To begin this post, I want to draw attention to Frank’s post “Just Make It Go Away,” which highlights the way that Morrison and Dante both use blindness as a way to describe some of their major characters. The article that Frank brings into his post, “On the Hideous Whiteness of Brexit,” points specifically to the distorting lens that having white privilege has on people. The article’s author, Akwugo Emejulu, pays particular attention to how this whiteness is not an excuse for being blind, which is exactly what Morrison does in her novel, Paradise.
Part of my thought project focuses on how Dante’s perceived image of Beatrice distracts him from seeing what was truly important: his own personal development on his journey to heaven. Dante writes “Dazzled, not destroyed” when characterizing the type of blindness that he experiences. This not destroyed part — it’s really important! It draws attention to how we can repair it. Hurting is not an excuse to give up. Emejulu mentions it in his article, “Bexit shows us how whiteness, as a power relation, operates in ways to cast itself as both a ‘victim’ and an ‘innocent’ simultaneously,” amplifying how we mustn’t fall into the narratives that often plague people who have suffered.
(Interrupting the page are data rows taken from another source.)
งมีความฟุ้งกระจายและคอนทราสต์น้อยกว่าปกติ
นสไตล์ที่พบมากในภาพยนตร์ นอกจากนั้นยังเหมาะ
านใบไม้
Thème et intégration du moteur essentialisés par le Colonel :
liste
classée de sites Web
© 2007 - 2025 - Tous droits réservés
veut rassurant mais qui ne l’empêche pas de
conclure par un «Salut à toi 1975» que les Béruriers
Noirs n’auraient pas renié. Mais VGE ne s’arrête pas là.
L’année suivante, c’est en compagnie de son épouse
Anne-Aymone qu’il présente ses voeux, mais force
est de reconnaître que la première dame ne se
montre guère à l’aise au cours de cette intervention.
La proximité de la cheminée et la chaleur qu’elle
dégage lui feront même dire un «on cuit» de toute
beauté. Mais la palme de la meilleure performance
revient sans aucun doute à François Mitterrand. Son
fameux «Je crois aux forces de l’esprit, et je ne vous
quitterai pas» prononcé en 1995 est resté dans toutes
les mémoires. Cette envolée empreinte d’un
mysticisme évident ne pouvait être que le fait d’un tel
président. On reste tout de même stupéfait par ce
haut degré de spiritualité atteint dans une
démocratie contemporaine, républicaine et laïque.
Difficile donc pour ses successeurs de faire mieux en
Morrison’s novels call for an acknowledgment of the issues that permeate our society: “I do, however, want public acknowledgement, solidarity and collective action against Britain’s de facto policy of indefinite detention of migrants; of everyday and institutionalised Islamophobia and the state violence deployed against Sarah Reed, Sheku Bayok, and Jimmy Mubenga and other people of color,” says Emejulu. Let us say their names.
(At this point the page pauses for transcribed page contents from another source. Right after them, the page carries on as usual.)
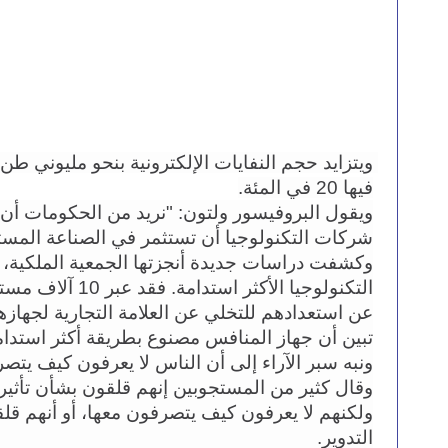
فيها 20 في المئة.
شركات التكنولوجيا أن تستثمر في الصناعة المستد
تبين أن جهاز المنافس مصنوع بطريقة أكثر استدام
ونبه سبر الآراء إلى أن الناس لا يعرفون كيف يتصرف
التدوير.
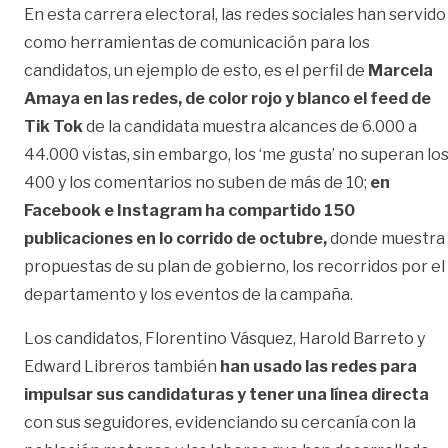
En esta carrera electoral, las redes sociales han servido
como herramientas de comunicación para los
candidatos, un ejemplo de esto, es el perfil de
Marcela
Amaya en las redes, de color rojo y blanco el feed de
Tik Tok
de la candidata muestra alcances de 6.000 a
44.000 vistas, sin embargo, los ‘me gusta’ no superan lo
400 y los comentarios no suben de más de 10;
en
Facebook e Instagram ha compartido 150
publicaciones en lo corrido de octubre,
donde muestra
propuestas de su plan de gobierno, los recorridos por el
departamento y los eventos de la campaña.
Los candidatos, Florentino Vásquez, Harold Barreto y
Edward Libreros también
han usado las redes para
impulsar sus candidaturas y tener una línea directa
con sus seguidores, evidenciando su cercanía con la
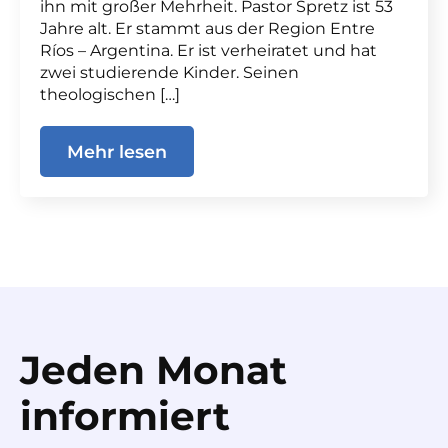
ihn mit großer Mehrheit. Pastor Spretz ist 53
Jahre alt. Er stammt aus der Region Entre
Ríos – Argentina. Er ist verheiratet und hat
zwei studierende Kinder. Seinen
theologischen […]
Mehr lesen
Jeden Monat
informiert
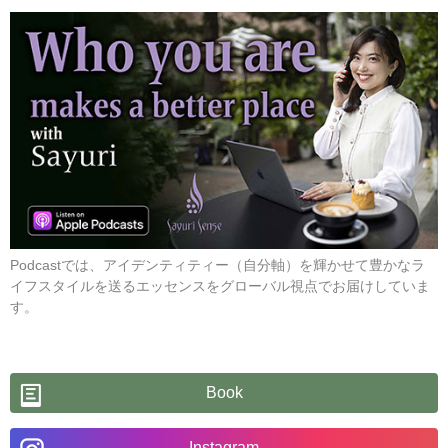
Podcastでは、アイデンティティー（自分軸）を輝かせて豊かなラ
イフスタイルを送るエッセンスをグローバル視点でお届けしていま
す。
Book
Instagram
The task at hand is hard. Our country wants to move on without hurting. We want to ignore and be blind. I find myself committing this crime often. I like to avoid things that happen instead of acknowledging them, “to acknowledge this history would mean coming to terms with the arbitrariness of race and the racial order,” Emejulu reminds us. But we must do this in order to move on. Dante warns us about it in Paradiso, much like Morrison does in her trilogy.
Like Frank points out, just because we remove the signs appearing all over our campus, the sentiments still remain. We must remember that our country voted for a bigoted presidential candidate over a woman. Remember how the men in Morrison’s “Ruby” entered the convent. How they searched the convent, feeling “the chill [intensify] as the men spread deeper into the mansion, taking their time, looking, listening, alert to the female malice that hides” (4).
Please direct your attention to this Morrison interview about writing about black people and race when asked, “When will you write about white people?” Spend a couple minutes thinking about how Morrison reacts to a review on her novel, Sula, that questioned how black characters will need to confront white people, “as though our lives have no meaning without the white gaze.” Confront the white gaze, or the dominant gaze, and move past it. It’s something that I have not yet learned in my own writing. Yet, I know that with Morrison as my guide, I can step into the parameters of the way that I see the world myself. I can acknowledge this blindness, unlearn myself from it, and then move on.
Am I being confusing? Please let me know where I should extrapolate.